Weitere Ungereimtheiten beziehen sich darauf, dass die Polizei offiziell behauptet, die Spurensicherung erst am 22. Juli vorgenommen zu haben, obwohl anhand von Fotos und Zeugenaussagen diese bereits am 20. Juli vorgenommen wurde. Auch die Kugel, die Carlo tötete sei nie gefunden worden. Ebenso gibt es über die Autopsie widersprüchliche Angaben, so soll Carlo angeblich keinerlei weitere Verletzungen vorweisen, was angesichts dessen, dass er mehrmals von einem schweren Militärjeep überrollt wurde, nahezu unmöglich erscheint. Anonyme Stimmen aus Genueser Krankenhäusern berichteten, die Röntgenaufnahmen und der Autopsiebericht seien gefälscht und manipuliert worden. Die Reihe der Ungereimtheiten ließe sich endlos fortsetzen. Eine Aufklärung scheint jedoch mehr als unwahrscheinlich. Im Gegenteil, Placanica gilt als einziger Schütze und die Öffentlichkeit wird zunehmend auf einen Freispruch vorbereitet. Im Juni präsentierte die Staatsanwaltschaft Gutachter die die These vertraten, die Kugel, die Carlo Giuliani tödlich traf, sei von einem von Demonstranten geworfenen Stein abgefälscht worden.

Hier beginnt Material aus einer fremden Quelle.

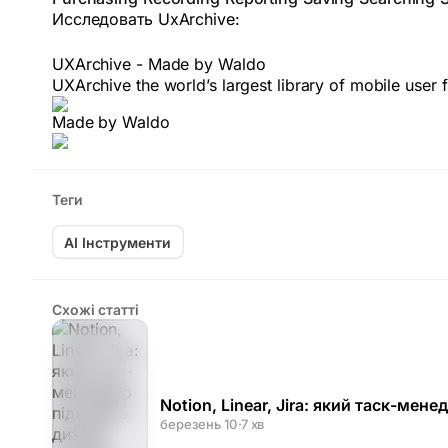
Исследовать UxArchive:
UXArchive - Made by Waldo
UXArchive the world’s largest library of mobile user 
Made by Waldo
Теги
AI Інструменти
Схожі статті
Notion, Linear, Jira: який таск-ме
березень 10
·
7 хв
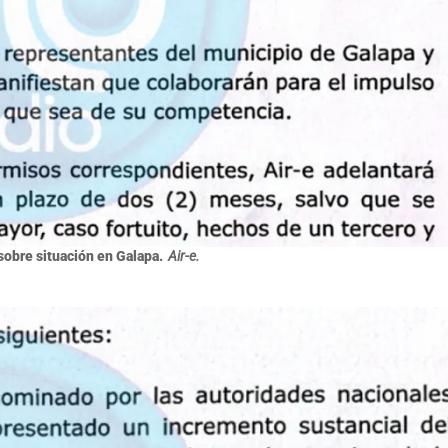
obre situación en Galapa.
Air-e.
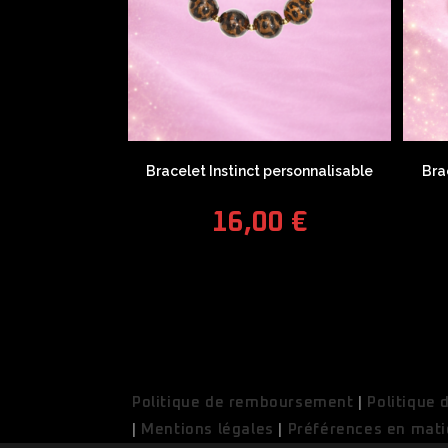
Bracelet Instinct personnalisable
Bra
16,00
€
Politique de remboursement
|
Politique 
|
Mentions légales
|
Préférences en mati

Carlo Govoni, einer der von der Familie Giuliani einberufenen Gutachter, bezeichnete das Vorgehen der Staatsanwaltschaft und Polizei als Farce, um die Carabinieri freisprechen zu können. Denn die Untersuchung zeige, dass von Notwehr keine Rede sein könne, es seien gezielte Todesschüsse in gerader Linie auf den Kopf abgegeben worden. Und Carlos Vater ist sich sicher:
Mein Sohn ist ermordet worden und das war nicht eine Einzelperson, sondern der Staat. Aber wahrscheinlich werden die Ermittlungen zu dem Ergebnis kommen, dass Carlo Selbstmord verübt hat, während die Polizei gleichzeitig ein Tontaubenschießen auf dem Platz veranstaltete.